Training Configuration
| Parameter | Value |
|---|---|
| Base model | Qwen/Qwen3-4B-Instruct-2507 |
| Method | Full fine-tuning (FSDP, bfloat16) |
| Max sequence length | 32,768 |
| Epochs | 10 |
| Train batch size | 16 |
| Micro batch size per GPU | 1 |
| Truncation | right |
| Trainer | verl.trainer.fsdp_sft_trainer |
Dataset
- Name: Gen-Verse/Open-AgentRL-SFT-3K
- Samples: 3,000 multi-turn conversations
- Source: Original Open-AgentRL SFT dataset (real End-to-End agentic trajectories)
Usage
from transformers import AutoModelForCausalLM, AutoTokenizer
import torch
model_id = "y-ohtani/qwen3-4b-agent-sft-true"

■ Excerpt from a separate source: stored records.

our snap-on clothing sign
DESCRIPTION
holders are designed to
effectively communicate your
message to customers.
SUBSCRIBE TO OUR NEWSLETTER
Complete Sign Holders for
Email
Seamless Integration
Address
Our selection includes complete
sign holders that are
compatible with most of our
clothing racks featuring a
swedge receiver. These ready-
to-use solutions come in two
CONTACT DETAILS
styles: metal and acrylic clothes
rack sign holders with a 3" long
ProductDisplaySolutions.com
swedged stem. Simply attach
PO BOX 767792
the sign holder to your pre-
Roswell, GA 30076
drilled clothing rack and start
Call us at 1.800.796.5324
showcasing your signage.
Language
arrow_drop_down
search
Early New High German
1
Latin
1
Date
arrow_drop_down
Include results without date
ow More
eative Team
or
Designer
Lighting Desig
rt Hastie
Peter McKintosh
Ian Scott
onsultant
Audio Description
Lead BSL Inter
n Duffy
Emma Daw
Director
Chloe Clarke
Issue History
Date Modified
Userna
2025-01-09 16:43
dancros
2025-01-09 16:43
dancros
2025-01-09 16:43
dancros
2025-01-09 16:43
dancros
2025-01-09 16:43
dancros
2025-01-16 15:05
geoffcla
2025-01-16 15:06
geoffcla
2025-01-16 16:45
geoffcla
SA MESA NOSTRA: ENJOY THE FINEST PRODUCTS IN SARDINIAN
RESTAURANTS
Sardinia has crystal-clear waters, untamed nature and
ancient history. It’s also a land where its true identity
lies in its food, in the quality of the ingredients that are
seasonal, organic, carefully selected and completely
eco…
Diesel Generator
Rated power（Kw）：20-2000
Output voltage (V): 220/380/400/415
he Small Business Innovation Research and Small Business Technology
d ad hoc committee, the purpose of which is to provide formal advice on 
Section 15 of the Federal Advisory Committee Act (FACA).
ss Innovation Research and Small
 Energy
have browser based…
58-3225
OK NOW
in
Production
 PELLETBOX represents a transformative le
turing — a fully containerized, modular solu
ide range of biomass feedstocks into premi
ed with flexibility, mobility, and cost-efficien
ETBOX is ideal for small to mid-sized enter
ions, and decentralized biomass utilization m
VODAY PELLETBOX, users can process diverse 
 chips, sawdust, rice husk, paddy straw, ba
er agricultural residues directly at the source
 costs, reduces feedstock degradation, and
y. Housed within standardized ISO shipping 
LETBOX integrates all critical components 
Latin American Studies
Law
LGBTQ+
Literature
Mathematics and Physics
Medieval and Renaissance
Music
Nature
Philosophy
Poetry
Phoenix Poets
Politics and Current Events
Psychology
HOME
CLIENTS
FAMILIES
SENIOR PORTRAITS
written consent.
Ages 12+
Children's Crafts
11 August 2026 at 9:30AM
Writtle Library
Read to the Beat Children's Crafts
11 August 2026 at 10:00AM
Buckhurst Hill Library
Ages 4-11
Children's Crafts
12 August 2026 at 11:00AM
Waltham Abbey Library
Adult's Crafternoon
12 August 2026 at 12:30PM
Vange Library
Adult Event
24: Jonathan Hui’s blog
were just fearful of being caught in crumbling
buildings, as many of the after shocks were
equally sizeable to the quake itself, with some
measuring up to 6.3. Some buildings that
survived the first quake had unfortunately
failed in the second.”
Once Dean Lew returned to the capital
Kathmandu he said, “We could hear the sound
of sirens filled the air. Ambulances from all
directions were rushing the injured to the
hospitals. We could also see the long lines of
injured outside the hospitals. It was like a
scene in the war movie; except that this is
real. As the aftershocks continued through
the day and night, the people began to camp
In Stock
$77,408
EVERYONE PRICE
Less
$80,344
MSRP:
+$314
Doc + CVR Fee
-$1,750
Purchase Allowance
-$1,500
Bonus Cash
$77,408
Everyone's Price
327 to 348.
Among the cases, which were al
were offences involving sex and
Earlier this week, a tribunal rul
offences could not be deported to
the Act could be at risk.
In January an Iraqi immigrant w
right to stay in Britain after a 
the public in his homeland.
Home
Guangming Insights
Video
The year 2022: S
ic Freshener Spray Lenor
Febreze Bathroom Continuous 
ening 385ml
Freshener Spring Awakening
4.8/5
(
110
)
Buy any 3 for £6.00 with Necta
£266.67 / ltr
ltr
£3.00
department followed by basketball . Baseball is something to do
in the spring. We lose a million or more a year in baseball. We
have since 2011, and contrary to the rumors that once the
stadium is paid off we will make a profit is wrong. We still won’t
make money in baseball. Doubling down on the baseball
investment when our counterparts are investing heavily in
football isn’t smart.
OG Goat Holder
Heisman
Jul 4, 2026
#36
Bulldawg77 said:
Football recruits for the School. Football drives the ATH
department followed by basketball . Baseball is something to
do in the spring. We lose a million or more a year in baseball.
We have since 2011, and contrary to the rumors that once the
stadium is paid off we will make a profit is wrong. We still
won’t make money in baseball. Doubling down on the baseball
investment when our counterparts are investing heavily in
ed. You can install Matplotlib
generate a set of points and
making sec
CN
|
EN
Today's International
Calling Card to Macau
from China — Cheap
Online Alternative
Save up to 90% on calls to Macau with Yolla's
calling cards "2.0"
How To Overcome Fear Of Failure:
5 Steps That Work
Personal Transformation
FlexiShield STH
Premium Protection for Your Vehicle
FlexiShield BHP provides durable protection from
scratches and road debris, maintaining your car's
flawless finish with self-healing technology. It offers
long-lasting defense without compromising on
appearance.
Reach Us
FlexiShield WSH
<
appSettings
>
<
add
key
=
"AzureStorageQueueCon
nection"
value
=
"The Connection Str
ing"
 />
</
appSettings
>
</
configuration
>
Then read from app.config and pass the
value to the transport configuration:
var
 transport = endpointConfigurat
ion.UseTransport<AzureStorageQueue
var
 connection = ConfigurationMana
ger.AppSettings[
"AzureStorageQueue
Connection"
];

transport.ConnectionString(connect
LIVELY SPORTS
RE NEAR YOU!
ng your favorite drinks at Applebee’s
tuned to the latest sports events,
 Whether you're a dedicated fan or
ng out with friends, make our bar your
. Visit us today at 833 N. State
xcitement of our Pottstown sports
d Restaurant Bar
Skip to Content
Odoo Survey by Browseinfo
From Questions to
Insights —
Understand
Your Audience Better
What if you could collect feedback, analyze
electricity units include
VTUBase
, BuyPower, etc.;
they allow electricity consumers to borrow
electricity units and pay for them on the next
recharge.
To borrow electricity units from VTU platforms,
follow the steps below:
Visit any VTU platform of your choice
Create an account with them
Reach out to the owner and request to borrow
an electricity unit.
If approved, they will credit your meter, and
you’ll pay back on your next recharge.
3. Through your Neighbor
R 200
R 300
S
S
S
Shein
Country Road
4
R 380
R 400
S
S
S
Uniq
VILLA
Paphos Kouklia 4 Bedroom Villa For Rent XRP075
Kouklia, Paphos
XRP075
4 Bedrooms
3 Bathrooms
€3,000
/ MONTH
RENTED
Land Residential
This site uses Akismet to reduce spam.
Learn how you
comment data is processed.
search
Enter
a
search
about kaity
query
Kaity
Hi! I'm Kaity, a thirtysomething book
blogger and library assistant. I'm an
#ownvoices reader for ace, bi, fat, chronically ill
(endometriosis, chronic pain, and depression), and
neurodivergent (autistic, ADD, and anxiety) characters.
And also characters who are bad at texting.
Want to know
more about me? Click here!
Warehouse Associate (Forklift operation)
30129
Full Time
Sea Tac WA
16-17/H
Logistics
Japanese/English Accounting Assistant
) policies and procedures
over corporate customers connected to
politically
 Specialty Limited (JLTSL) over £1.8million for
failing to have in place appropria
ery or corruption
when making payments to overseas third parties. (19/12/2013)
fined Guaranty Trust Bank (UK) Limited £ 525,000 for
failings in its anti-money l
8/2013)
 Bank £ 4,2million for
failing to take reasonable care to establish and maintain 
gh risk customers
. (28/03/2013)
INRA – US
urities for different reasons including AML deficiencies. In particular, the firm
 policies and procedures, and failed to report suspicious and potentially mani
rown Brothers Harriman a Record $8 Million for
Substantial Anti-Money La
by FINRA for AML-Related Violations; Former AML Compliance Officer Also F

tokenizer = AutoTokenizer.from_pretrained(model_id)
model = AutoModelForCausalLM.from_pretrained(
model_id,
torch_dtype=torch.bfloat16,
device_map="auto",
)
messages = [
{"role": "user", "content": "Solve the equation x^2 - 5x + 6 = 0 step by step."}
]
text = tokenizer.apply_chat_template(messages, tokenize=False, add_generation_prompt=True)
inputs = tokenizer(text, return_tensors="pt").to(model.device)
outputs = model.generate(**inputs, max_new_tokens=2048)
print(tokenizer.decode(outputs[0], skip_special_tokens=True))
Sources & Terms
| Component | Source | License |
|---|---|---|
| Base model | Qwen/Qwen3-4B-Instruct-2507 | Apache-2.0 |
| SFT dataset | Gen-Verse/Open-AgentRL-SFT-3K | -- |
| Training framework | Open-AgentRL (verl) | Apache-2.0 |
Users must comply with the base model license and dataset terms.